> [TRY IT]: Give the count of lines in the records below that contain "Hartz", and say nothing more.

(Dataset entries)

++++++

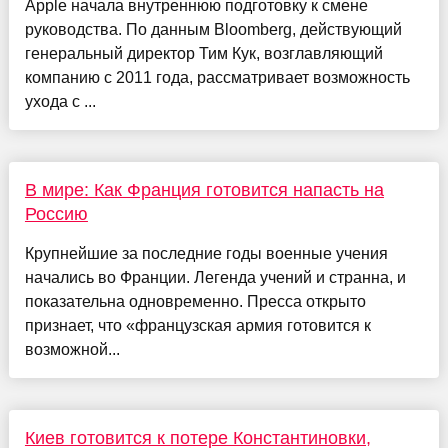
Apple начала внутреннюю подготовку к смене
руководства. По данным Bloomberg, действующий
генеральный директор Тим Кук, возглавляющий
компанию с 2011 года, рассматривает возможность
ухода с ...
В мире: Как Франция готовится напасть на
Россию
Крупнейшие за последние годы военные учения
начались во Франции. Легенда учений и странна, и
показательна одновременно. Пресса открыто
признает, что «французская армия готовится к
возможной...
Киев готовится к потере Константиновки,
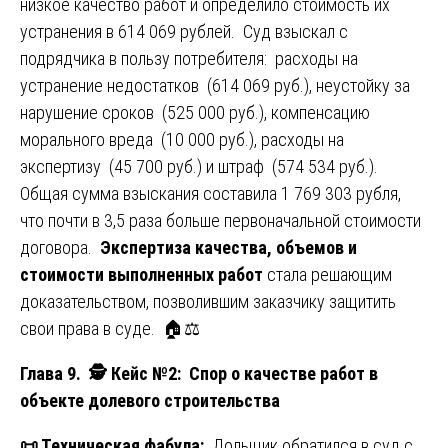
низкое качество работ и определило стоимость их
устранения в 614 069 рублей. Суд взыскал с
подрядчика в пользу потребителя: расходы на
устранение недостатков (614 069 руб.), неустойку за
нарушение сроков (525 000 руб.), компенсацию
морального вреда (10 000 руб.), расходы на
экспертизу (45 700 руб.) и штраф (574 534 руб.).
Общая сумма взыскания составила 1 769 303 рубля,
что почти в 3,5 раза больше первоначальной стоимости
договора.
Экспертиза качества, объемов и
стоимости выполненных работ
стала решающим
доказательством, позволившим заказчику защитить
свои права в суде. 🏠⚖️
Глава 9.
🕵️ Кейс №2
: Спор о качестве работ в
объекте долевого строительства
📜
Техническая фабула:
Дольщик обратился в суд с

++++++

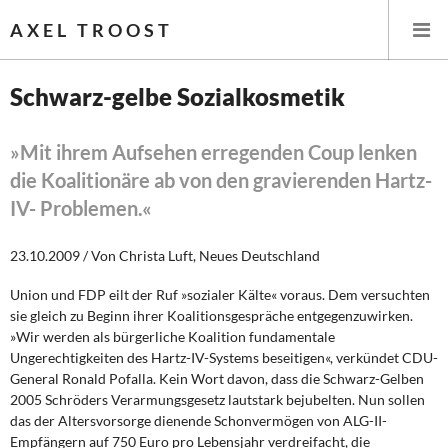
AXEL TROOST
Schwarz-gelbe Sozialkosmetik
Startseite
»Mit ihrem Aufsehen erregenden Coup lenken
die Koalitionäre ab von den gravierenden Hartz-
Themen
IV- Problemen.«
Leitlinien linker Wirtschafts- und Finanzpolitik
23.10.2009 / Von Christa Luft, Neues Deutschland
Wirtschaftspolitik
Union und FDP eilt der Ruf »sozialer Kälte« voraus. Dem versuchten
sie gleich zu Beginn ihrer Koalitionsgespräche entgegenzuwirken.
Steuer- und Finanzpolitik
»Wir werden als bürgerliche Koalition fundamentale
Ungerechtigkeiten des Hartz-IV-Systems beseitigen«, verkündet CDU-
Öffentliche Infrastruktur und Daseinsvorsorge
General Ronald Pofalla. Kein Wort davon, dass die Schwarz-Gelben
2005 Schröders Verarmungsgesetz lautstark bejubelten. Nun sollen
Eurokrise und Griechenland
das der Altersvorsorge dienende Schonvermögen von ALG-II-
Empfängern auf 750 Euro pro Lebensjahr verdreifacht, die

++++++

> [RESULT FOR THIS TASK]: 2